We will cover how to connect the following USB devices:
USB Memory Device (Flash Memory)
  • Use flash based memory to store data
  • Plug into USB (Universal Serial Bus) Ports on Computer
  • Do not use batteries
  • 1 Gigabyte = about 800 floppy disks
  • Can work many computers
    • Windows
    • Mac OSX
    • Linux
  • Can store all types of data




Sandisk
1 Gig USB Flash Drive

The advantage to USB storage vs. using a CD ROM or CD RW is that the USB can be used multiple times like an external hard drive.  CD's should be used to archive data that will not be changed over time or to transfer very large files (greater than 200 MB). 

Computer Help: Many times I have found people using CD ROMS to transfer small file types (Word Documents, PowerPoints . . .) less than 500 KB.  This wastes a lot of space on the CD ROM (like using a tractor trailer to deliver a postcard).  USB Flash devices provide more efficient platform for transfering data between computers. 

Remember: A CD ROM holds 700 MB of data:
  • 80 minutes of music
  • Or about 14,000 average size Microsoft Word Documents
  • Or about 700 pictures


How to use USB Thumb Drives:
How to safely Remove your USB Drive:
What is U3?

Some newer and larger USB Thumb drives (above 2 GB) use a technology called U3.  U3 tends to work well with most Windows based computers.  However, with some of the school machines the U3 drives show up as a "CD ROM" when the drivers install and then assign two drive letters to the thumb drive (E and F).  This creates a challenge because the F drive sometimes is obscured by the network drives.  You will need to use "Computer Management" to reassign drive letters to access the data.  I tend to avoid U3 drives because they are not as compatible with other platforms like OSX and Linux. 

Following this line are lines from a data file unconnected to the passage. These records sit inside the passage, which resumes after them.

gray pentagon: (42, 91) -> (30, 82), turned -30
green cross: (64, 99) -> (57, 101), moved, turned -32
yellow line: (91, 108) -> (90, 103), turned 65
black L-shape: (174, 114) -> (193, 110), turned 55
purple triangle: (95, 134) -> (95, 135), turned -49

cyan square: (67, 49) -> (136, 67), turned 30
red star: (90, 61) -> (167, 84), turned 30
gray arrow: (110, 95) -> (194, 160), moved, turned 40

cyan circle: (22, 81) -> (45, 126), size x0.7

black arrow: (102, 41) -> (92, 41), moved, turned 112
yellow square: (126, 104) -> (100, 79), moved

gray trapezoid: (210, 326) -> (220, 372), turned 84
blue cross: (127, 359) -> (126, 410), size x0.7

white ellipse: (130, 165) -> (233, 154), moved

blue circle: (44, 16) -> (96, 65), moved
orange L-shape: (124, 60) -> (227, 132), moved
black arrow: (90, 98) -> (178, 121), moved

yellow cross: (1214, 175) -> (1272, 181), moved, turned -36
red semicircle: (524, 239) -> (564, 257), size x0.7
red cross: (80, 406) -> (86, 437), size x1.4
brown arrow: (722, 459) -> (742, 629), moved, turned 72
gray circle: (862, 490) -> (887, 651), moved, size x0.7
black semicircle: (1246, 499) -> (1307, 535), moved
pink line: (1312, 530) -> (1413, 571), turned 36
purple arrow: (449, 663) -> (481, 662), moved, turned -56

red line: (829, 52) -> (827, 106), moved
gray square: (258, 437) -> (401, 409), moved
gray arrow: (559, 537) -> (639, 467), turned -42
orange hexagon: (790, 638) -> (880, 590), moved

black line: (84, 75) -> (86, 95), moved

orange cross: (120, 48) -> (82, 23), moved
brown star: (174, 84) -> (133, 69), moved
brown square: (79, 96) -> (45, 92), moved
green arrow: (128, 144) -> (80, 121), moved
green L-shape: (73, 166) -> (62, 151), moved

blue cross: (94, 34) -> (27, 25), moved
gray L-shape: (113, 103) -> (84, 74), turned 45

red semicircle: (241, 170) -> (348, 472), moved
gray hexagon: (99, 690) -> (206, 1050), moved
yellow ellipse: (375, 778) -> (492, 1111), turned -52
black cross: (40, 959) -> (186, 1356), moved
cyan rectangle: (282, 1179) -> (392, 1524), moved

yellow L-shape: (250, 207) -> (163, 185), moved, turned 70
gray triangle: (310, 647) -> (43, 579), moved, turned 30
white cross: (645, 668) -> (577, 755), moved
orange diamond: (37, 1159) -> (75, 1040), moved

USB Digital Camera Connections:

In Technology 2 we covered how to connect and transfer photographs from a camera to a computer.  In review - most computers will "see" a digital camera as an external hard drive and assign it a drive letter (Usually E:\ or F:\).  You than can copy (drag and drop) picture files from the camera to the computer.

Computer Help:  The file system on a Camera Card typically has a folder called "DCIM."  Inside this folder will be another folder labelled with the model number of the camera.  It is within this folder you will find your picture files.  If the memory card in the camera was used in several different cameras, you may need to navigate from directory to directory to find your pictures.

Transfering Pictures:  Windows XP has a wizard that prompts you to transfer the pictures.  If you choose to use this wizard, note where the picture files are saved. Usually they will in the "My Pictures" folder in your "My Documents" folder.  I prefer to directly transfer the pictures.

USB Scanner

Most scanners can use the Windows "Camera and Scanner" Wizard to take you through the process of scanning a picture. 

Scanning a picture:
1. Lay the item to be scanned on the scanner.
2. Double Click "My Computer"
3. Select "Camera and Scanner" Wizard
4. Select the "Preview" Button.
5. The scanner will scan the object.
6. In the preview pane, you will see a scanned image. Use the drag points (corners) to crop the picture to the area you with to scan.
7. Click "Next"
8. Type a name for your scanned picture
9. Select where you want the file to go. 
a. Click "Browse"
b. Navigate to the Directory where you will same the picture (Usually "My Pictures" in "My Documents.")
10. Click "Next"
11. Scanner will scan the picture.  Click "Finish."